━━━━━ Input material ━━━━━

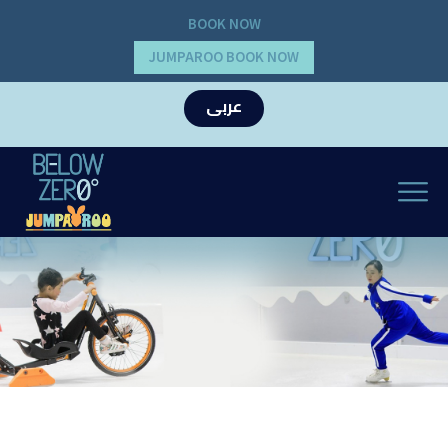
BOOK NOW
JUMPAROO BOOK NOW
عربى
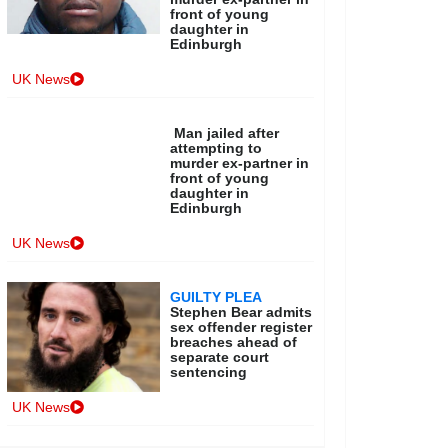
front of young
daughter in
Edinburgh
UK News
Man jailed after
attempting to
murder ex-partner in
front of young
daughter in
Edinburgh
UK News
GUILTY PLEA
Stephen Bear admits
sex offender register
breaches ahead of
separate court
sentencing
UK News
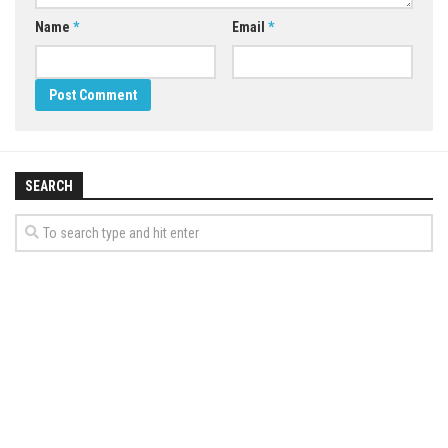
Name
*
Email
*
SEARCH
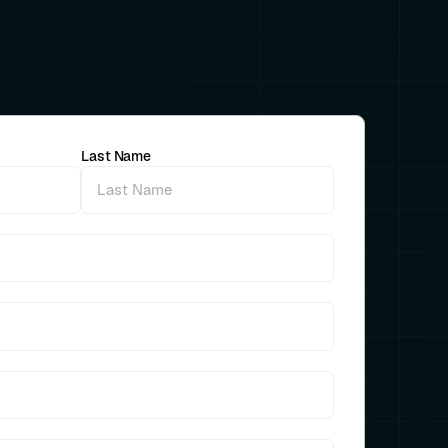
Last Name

━━━━━
━━━━━ Input material ━━━━━

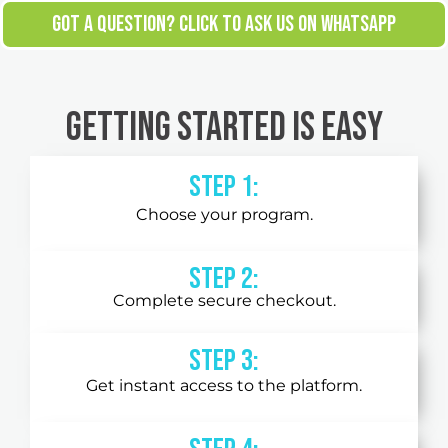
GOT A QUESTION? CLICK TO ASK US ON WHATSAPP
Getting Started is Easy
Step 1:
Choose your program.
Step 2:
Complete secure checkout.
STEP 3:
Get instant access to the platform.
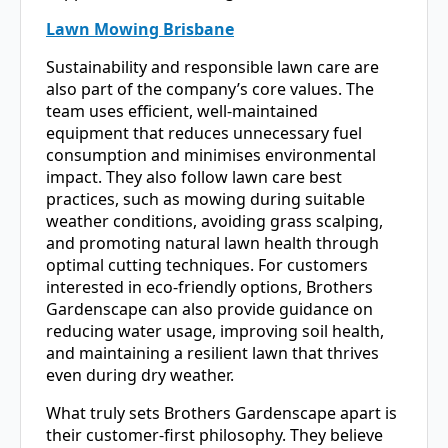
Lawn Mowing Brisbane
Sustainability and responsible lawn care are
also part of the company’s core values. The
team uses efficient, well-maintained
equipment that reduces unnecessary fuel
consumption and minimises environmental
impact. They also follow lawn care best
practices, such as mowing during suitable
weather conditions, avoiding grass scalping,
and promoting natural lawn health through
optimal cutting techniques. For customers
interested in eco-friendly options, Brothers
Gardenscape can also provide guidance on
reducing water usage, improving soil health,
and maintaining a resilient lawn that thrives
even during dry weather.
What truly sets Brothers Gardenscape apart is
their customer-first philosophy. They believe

━━━━━
━━━━━ Input material ━━━━━

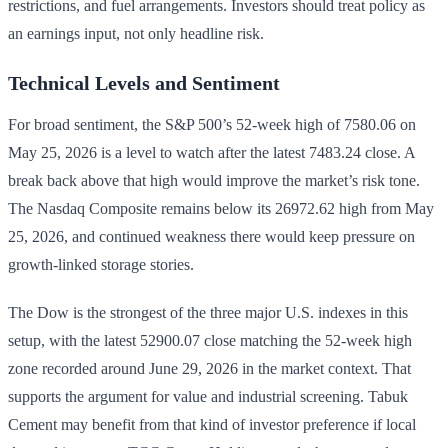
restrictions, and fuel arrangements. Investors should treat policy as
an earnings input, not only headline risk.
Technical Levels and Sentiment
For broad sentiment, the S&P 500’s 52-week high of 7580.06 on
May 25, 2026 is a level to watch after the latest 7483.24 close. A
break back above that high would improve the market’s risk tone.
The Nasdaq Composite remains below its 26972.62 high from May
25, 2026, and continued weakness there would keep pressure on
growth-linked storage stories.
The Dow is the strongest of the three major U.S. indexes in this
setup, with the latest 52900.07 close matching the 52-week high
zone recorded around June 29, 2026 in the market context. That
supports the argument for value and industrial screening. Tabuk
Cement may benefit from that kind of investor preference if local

━━━━━

Requirement:
Copy each line of the listing that carries the string "would".

Solution for this exercise:
break back above that high would improve the market’s risk tone.
25, 2026, and continued weakness there would keep pressure on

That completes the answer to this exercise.